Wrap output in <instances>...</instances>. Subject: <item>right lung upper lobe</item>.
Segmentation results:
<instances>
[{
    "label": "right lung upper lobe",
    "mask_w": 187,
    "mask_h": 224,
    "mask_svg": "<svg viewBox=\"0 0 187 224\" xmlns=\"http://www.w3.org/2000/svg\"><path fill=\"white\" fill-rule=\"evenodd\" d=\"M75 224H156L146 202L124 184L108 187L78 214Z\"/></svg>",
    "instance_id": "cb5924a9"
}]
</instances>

• • •

WORK TO BE COMPLETED
Copy out the material above in full so that every line matches the original.

SOLUTION
Wrap output in <instances>...</instances>. Subject: <item>right lung upper lobe</item>.
Segmentation results:
<instances>
[{
    "label": "right lung upper lobe",
    "mask_w": 187,
    "mask_h": 224,
    "mask_svg": "<svg viewBox=\"0 0 187 224\" xmlns=\"http://www.w3.org/2000/svg\"><path fill=\"white\" fill-rule=\"evenodd\" d=\"M75 224H156L146 202L124 184L108 187L78 214Z\"/></svg>",
    "instance_id": "cb5924a9"
}]
</instances>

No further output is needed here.